If she stayed here for any length
of time, eventually she’d probably figure it all out.  For tonight, she would
focus on the boys, with whom Trish had left her after the whirlwind of
introductions.  Mikey, because he was possibly the best-looking guy she’d ever seen,
and Luke, because he seemed so familiar.

“I know you,” he said, studying
her with eyes that she already recognized as the MacKenzie green.  “From South
Boston.  We went to school together.”

That explained the familiarity. 
“So we’re cousins, and we never knew it?  How’d you wind up here, at the end of
the earth?”

“My mom married his dad.”  He
elbowed Mikey, who stood silently at his side, looking gorgeous but inexplicably
grim.  “So we moved here.”

“How do you stand it?  Do you
even have cable TV?  We—I mean they—
he
and his wife—don’t.  I can’t even
watch MTV.  All they have is the local channels.”

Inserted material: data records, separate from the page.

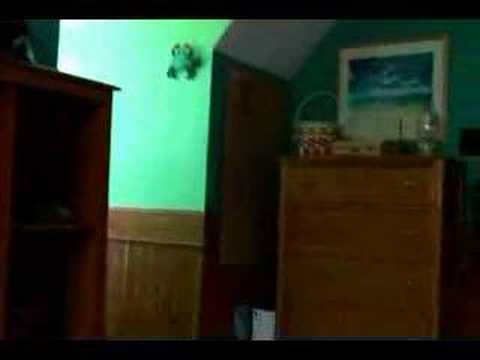 This screenshot has width=480, height=360. I want to click on painted walls, so click(184, 165), click(256, 41), click(398, 29). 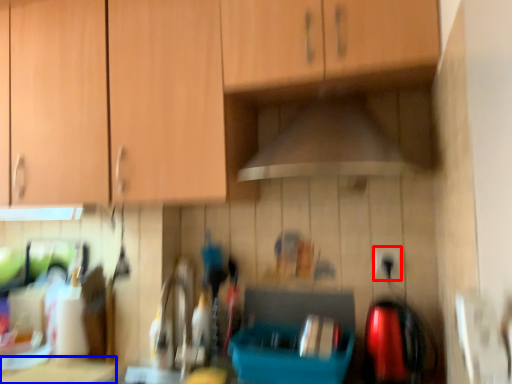 Question: Among these objects, which one is farthest to the camera, electric outlet (highlighted by a red box) or counter top (highlighted by a blue box)?

Choices:
 (A) electric outlet
 (B) counter top

Answer: (A) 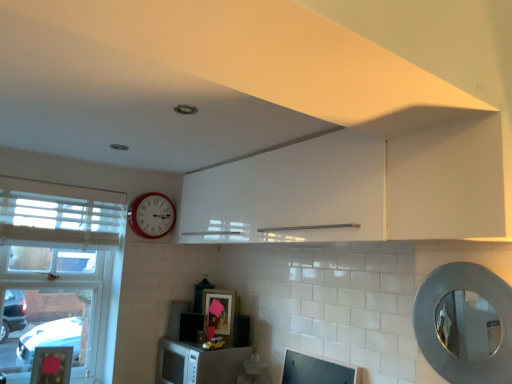 Where is `vacant region above matte black monitor at lower center (from a real-world perspective)`? vacant region above matte black monitor at lower center (from a real-world perspective) is located at coordinates (316, 344). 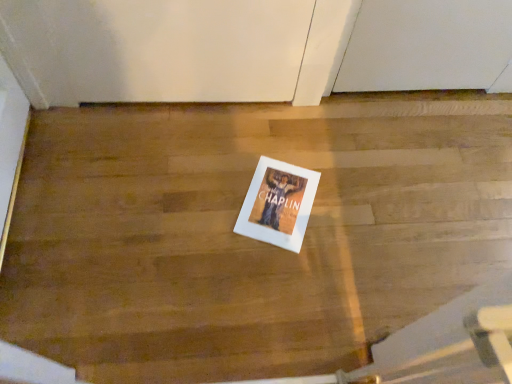 This screenshot has height=384, width=512. In order to click on vacant area situated to the left side of white paper at center in this screenshot , I will do `click(204, 186)`. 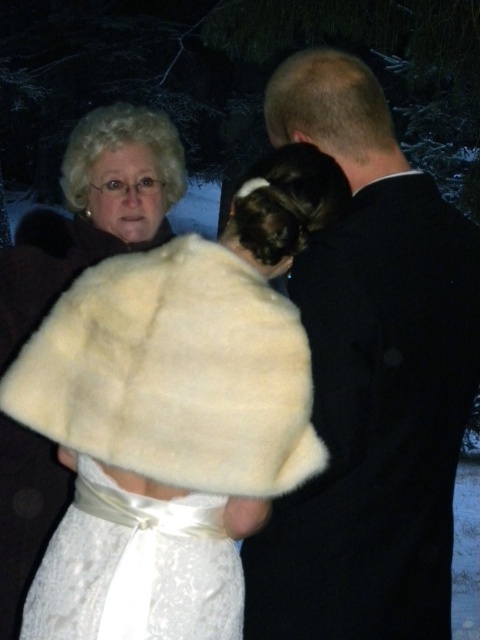 Question: Is white fur shawl at upper left positioned at the back of white satin dress at center?

Choices:
 (A) yes
 (B) no

Answer: (B)

Question: Which object is closer to the camera taking this photo?

Choices:
 (A) black satin suit at center
 (B) white fur shawl at upper left

Answer: (B)

Question: Which of the following is the closest to the observer?

Choices:
 (A) white satin dress at center
 (B) black satin suit at center

Answer: (A)

Question: Which point is farther to the camera?

Choices:
 (A) (188, 458)
 (B) (130, 573)
 (C) (435, 620)

Answer: (C)

Question: Is black satin suit at center smaller than white fur shawl at upper left?

Choices:
 (A) no
 (B) yes

Answer: (A)

Question: Is the position of black satin suit at center less distant than that of white fur shawl at upper left?

Choices:
 (A) no
 (B) yes

Answer: (A) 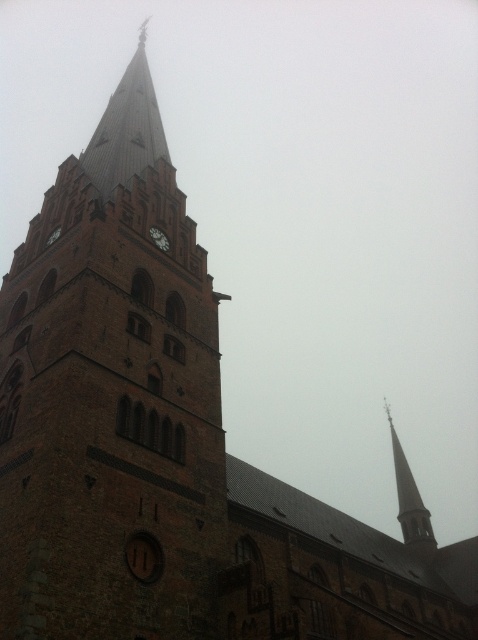 Question: Which point is closer to the camera?

Choices:
 (A) brown brick tower at center
 (B) matte brown clock at center

Answer: (A)

Question: Which point is closer to the camera?

Choices:
 (A) smooth gray spire at upper right
 (B) matte brown clock at center
 (C) brown brick tower at center

Answer: (C)

Question: Where is brown brick tower at center located in relation to matte brown clock at center in the image?

Choices:
 (A) right
 (B) left

Answer: (B)

Question: Which object is farther from the camera taking this photo?

Choices:
 (A) smooth gray spire at upper right
 (B) brown brick tower at center

Answer: (A)

Question: Does brown brick tower at center have a smaller size compared to smooth gray spire at upper right?

Choices:
 (A) no
 (B) yes

Answer: (B)

Question: Does brown brick tower at center have a larger size compared to matte brown clock at center?

Choices:
 (A) no
 (B) yes

Answer: (B) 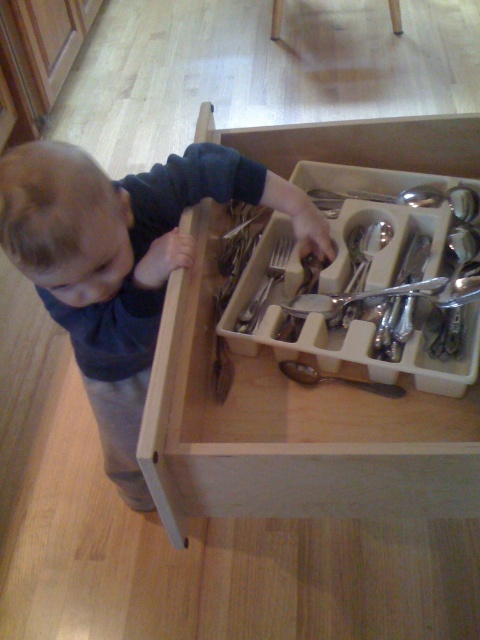 Question: Is satin silver fork at center to the right of matte silver spoon at center from the viewer's perspective?

Choices:
 (A) yes
 (B) no

Answer: (B)

Question: Can you confirm if satin silverware at center is smaller than satin silver fork at center?

Choices:
 (A) yes
 (B) no

Answer: (B)

Question: Does dark blue shirt at center have a larger size compared to satin silverware at center?

Choices:
 (A) yes
 (B) no

Answer: (A)

Question: Which point is farther from the camera taking this photo?

Choices:
 (A) (355, 300)
 (B) (277, 280)
 (C) (396, 182)
 (D) (339, 380)

Answer: (C)

Question: Which point is farther to the camera?

Choices:
 (A) satin silver fork at center
 (B) matte silver spoon at center
 (C) satin silverware at center
 (D) dark blue shirt at center

Answer: (A)

Question: Which is nearer to the satin silver fork at center?

Choices:
 (A) satin silver spoon at center
 (B) satin silverware at center
 (C) dark blue shirt at center
 (D) matte silver spoon at center

Answer: (A) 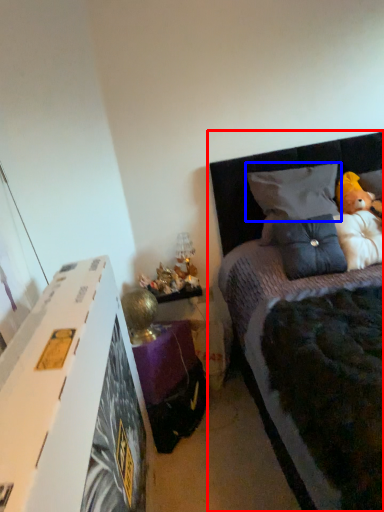 Question: Which object appears farthest to the camera in this image, bed (highlighted by a red box) or pillow (highlighted by a blue box)?

Choices:
 (A) bed
 (B) pillow

Answer: (B) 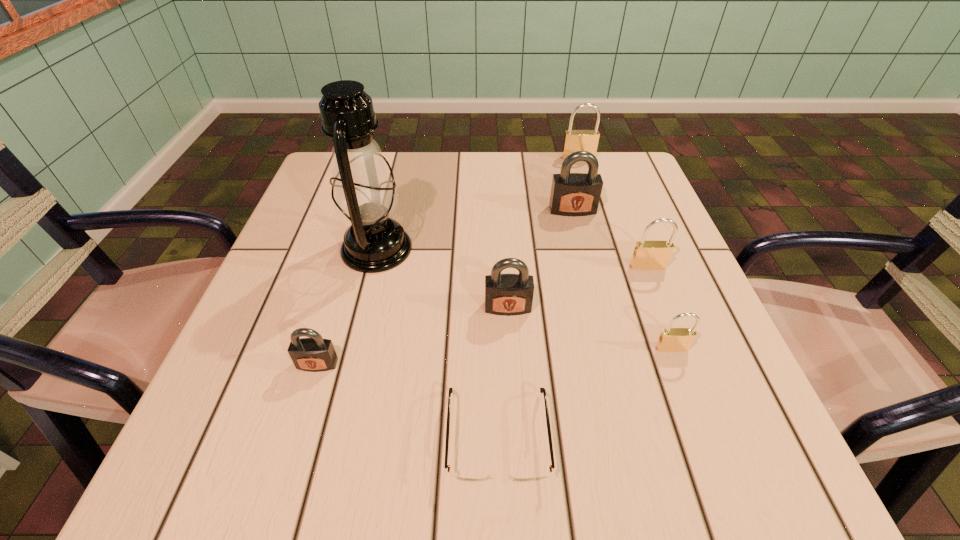 Locate an element on the screen. This screenshot has width=960, height=540. the closest gray padlock relative to the oil lamp is located at coordinates (508, 294). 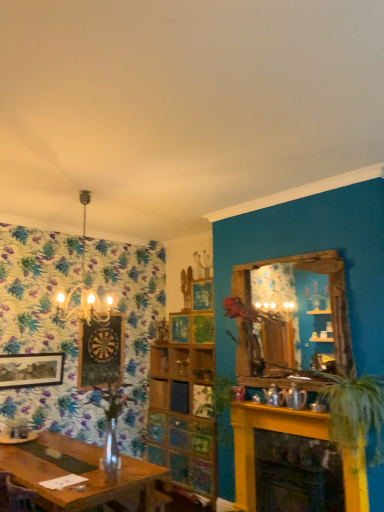 Question: Is wooden dartboard at left, which is the first picture frame in right-to-left order, positioned in front of yellow painted brick fireplace at lower right?

Choices:
 (A) yes
 (B) no

Answer: (B)

Question: From a real-world perspective, is wooden dartboard at left, which ranks as the 2th picture frame in front-to-back order, on yellow painted brick fireplace at lower right?

Choices:
 (A) no
 (B) yes

Answer: (B)

Question: Is wooden dartboard at left, which is the first picture frame in right-to-left order, oriented away from yellow painted brick fireplace at lower right?

Choices:
 (A) no
 (B) yes

Answer: (A)

Question: Is wooden dartboard at left, which ranks as the 2th picture frame in front-to-back order, to the left of yellow painted brick fireplace at lower right from the viewer's perspective?

Choices:
 (A) no
 (B) yes

Answer: (B)

Question: Is yellow painted brick fireplace at lower right located within wooden dartboard at left, which ranks as the 2th picture frame in front-to-back order?

Choices:
 (A) yes
 (B) no

Answer: (B)

Question: Does wooden dartboard at left, which ranks as the 2th picture frame in front-to-back order, turn towards yellow painted brick fireplace at lower right?

Choices:
 (A) yes
 (B) no

Answer: (A)

Question: From a real-world perspective, does green leafy plant at center, the 1th plant from the back, stand above clear glass vase at center, which is the second plant in back-to-front order?

Choices:
 (A) yes
 (B) no

Answer: (A)

Question: From a real-world perspective, is green leafy plant at center, the 1th plant from the back, below clear glass vase at center, which appears as the second plant when viewed from the front?

Choices:
 (A) no
 (B) yes

Answer: (A)

Question: Considering the relative sizes of green leafy plant at center, arranged as the 2th plant when viewed from the left, and clear glass vase at center, the 3th plant from the right, in the image provided, is green leafy plant at center, arranged as the 2th plant when viewed from the left, smaller than clear glass vase at center, the 3th plant from the right,?

Choices:
 (A) yes
 (B) no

“It’s not so bad here.  School’s
okay.  I’ve made a lot of friends, and Uncle Rob gives me private guitar
lessons.  I’ve started a band with a couple of the guys.  There’s no cable TV
this far out, but we have a satellite dish.  You’re welcome to come over and
watch it any time you want.”

Her interest was immediately
piqued.  “You have a band?  A real band?”

“Well, we’re not playing anywhere
yet except Tobey’s garage, but, yeah, we get together a couple times a week to
practice.”

“What do you play?”

“Rock.  Blues.  A little of this,
a little of that.  You can come to practice with me sometime if you’d like.”

“I’d like.  So where do people
shop around here?  I’m used to just hopping on the T to Downtown Crossing.  How
far is it to the nearest mall?”

The boys exchanged glances. 
“Girl stuff,” Luke said, and Mikey nodded agreement.

“There’s a few stores in town,”
Mikey said.  “Bookstore, five-and-ten, drugstore, shoe store.  That kind of
thing.  The nearest mall is in Auburn, but it’s pretty small.  If you’re
looking for a real mall, you have to go to South Portland.  It’s about a
hundred miles.”

“Oh.  My.  God.”

Without warning, the stereo
speakers on the deck started blaring some kind of bouncy pop song so ancient it
might have come over on the Mayflower.  Something about a girl crying at her
own birthday party because her boyfriend took off with another chick.  Why did
she suspect it was one of the records
he
had brought with him?  “What on
God’s green earth is this dreck?” she asked.

“Something old,” Mikey said. 
“From when they were kids.  The Sixties, I think.”

“Would that be the 1860s?”

The solid wall of ice that was
his face thawed just a bit, and she saw it in those dark eyes:  the beginnings
of a smile.  So he wasn’t always grim.  “Are you telling me,” she said, “that
you put up with this crap every weekend?”

“We put in an appearance,” Luke
said.  “Greet everyone, have a burger or a hot dog, a little potato salad, make
nice with the relatives.  And then—”

“We escape,” Mikey said.

Casey

 

“So Chuck told him to take a long
walk off a short pier.”  Paula Fournier raised her beer bottle and grinned. 
“It was a beautiful moment.” 

Paula upended the beer and
chugged it, and they all laughed at her story.  Casey glanced around the group
of women.  She’d missed this kind of female camaraderie.  All those years she
was married to Danny, she’d acutely felt its absence.  She had been a woman
living in a man’s world.  Even after they bought the Malibu house and Katie
came along and they settled into a fractured kind of normalcy, she’d still felt
isolated, her life devoted exclusively to her husband, her daughter, her
songwriting.  His career.  There had been no girlfriends, nobody to laugh or
vent with about the trials and joys of marriage and motherhood.  Nothing more
than a nodding acquaintance with any of her neighbors.